I was just thinking the other day about how few women professors there were back when I attended college in the 1970's, despite the emphasis on the "liberal" part of our "liberal arts" education and the fact that the school had recently merged with Milwaukee-Downer Women's College. Men had an inordinate influence on my thinking and were those whose opinions mattered most to me. None that I recall discriminated against female students or failed to be supportive, but in hindsight it would have been helpful to have had more women around to have known as teachers and scholars and simply as mature human beings.
Then today I opened up an email announcing the death of Elizabeth Forter, a professor in the English department, the department of my major. I'm embarrassed to say that I had forgotten about her. I can now recall having taken at least two courses from her -- the third of the intermediate level courses on English literature covering the 19th and 20th c. and an upper level course on the English Novel, which went from Sterne and Fielding through Virginia Woolf. It was in that course that I first read Jane Austen - a delightful discovery, which I appreciated all the more for having made it so late.

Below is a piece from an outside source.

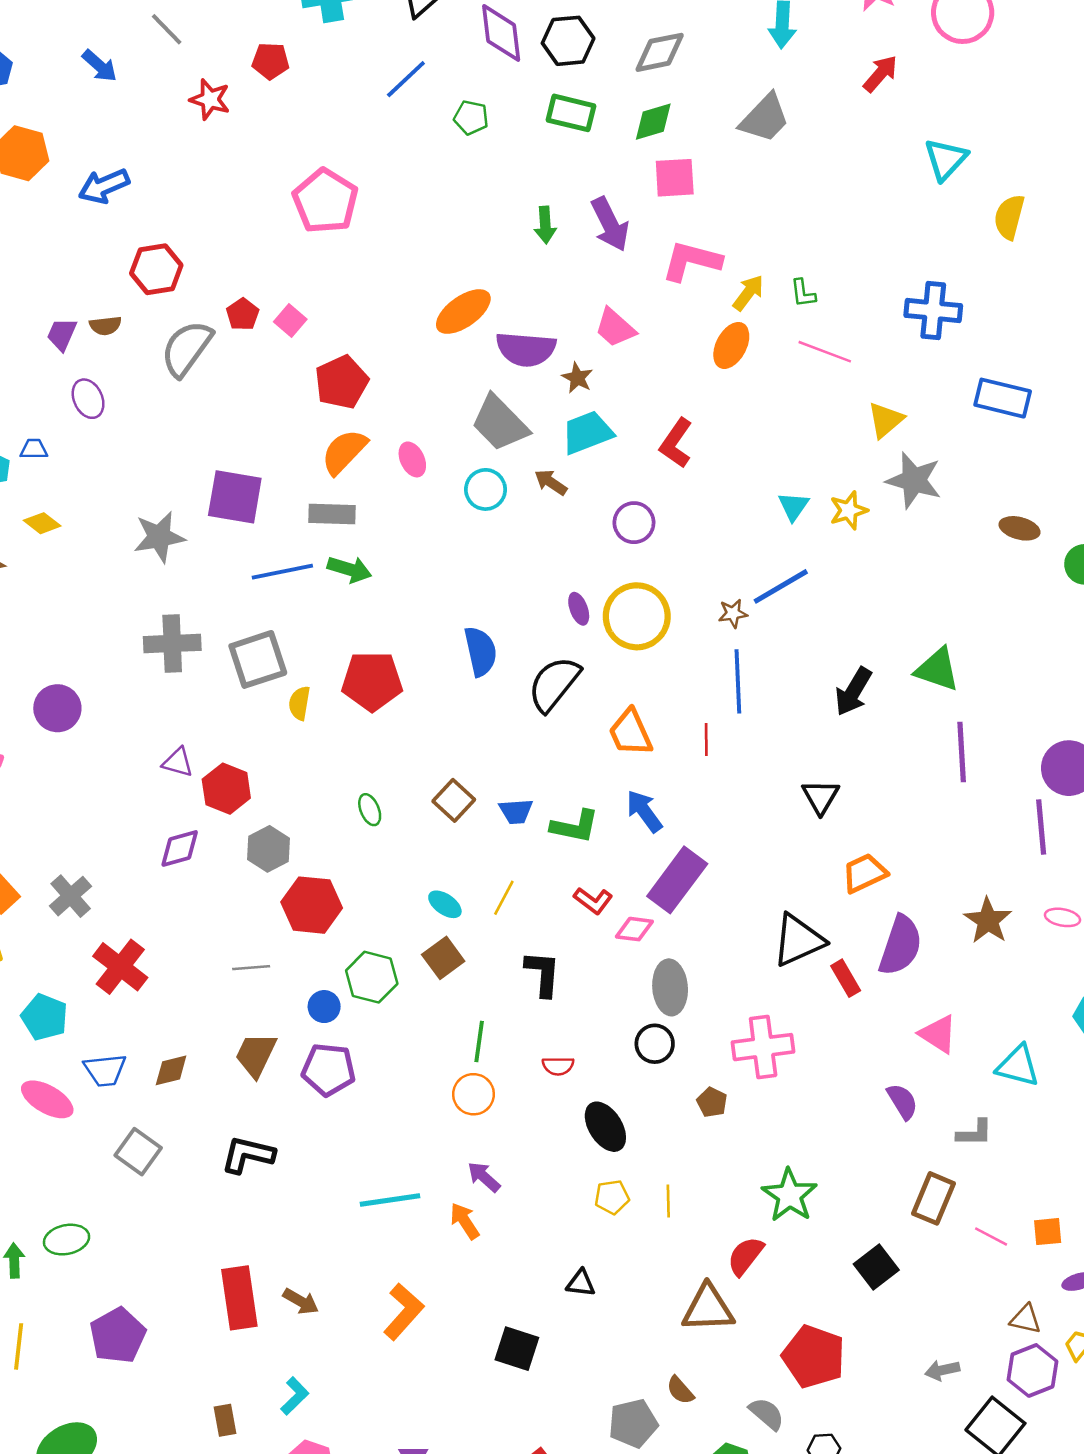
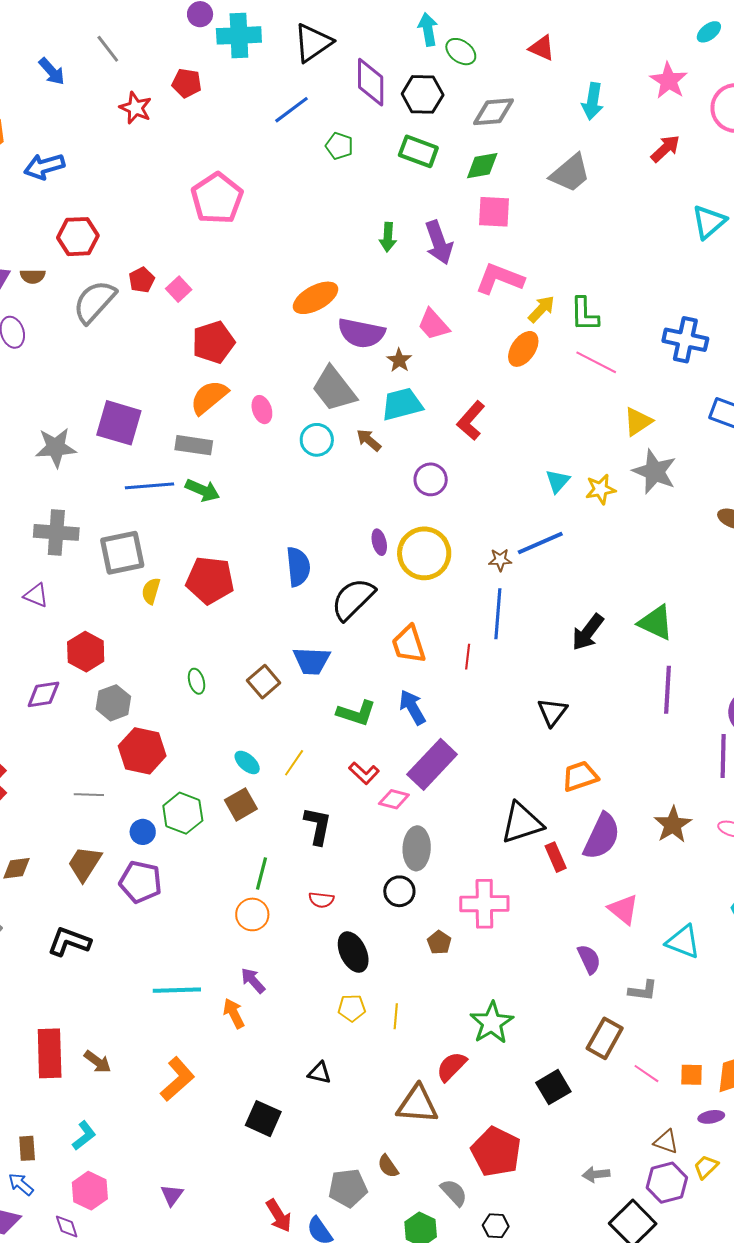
green L-shape: (803, 293) -> (584, 314), size x1.5
purple triangle: (178, 762) -> (36, 595), moved
blue trapezoid: (516, 811) -> (312, 661), moved, size x1.4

Yet, as much as I enjoyed the courses I had with "Miss Forter" (although they invariably had Ph.D's, the custom at the school was to address professors as "Miss" or "Mr." because they considered "Dr." pretentious), I scarcely knew her at all. Turns out that she was an Episcopalian (not that it would have mattered to me back then -- although All Saints is located across the street from campus, I never darkened the doors of any church in college, except maybe the Methodist for an Easter Sunday service or two).
What I can recall was her wit, intelligence, and what the article aptly described as "good cheer." Elizabeth was not cheerful in the sense of being "cheery." But there was something about her, a calm sense of satisfaction and well-being that radiated from her, not out of a sense of optimism but rather a marvelous sense of humor and curiosity about the human condition and a delight and appreciation of those who wrote well about it, such as Austen. I believe her "specialty" was Trollope, whom she managed to continue to enjoy despite years of study, perhaps because Elizabeth knew, above all, how to truly read rather than merely dissect. I guess one might say that Elizabeth was someone who was characteristically in "good humor" -- a rare and wonderful gift to even those who only knew her at a distance.
I'm sad to hear of her death and regret I never got to know her better. At the time I was taking her courses, I was at the height of sturm and drang as only I, in full post-adolescence, could muster. I was more interested in listening to the men, wrestling with the likes of Foucault and Derrida or mucking in the swamps of Faulkner's Mississippi or swimming in the whiteness of Melville's whale than attending to a woman who was quietly but firmly sure of herself, her worth, and the respect of her colleagues, who was as interested in the big picture, the comedy and tragedy of human folly as the form and structure of the novel. Those young women and men who had the good sense to have worked closely with her and gotten to know her personally must have gained a great deal.
May she rest in peace and her friends and family find comfort.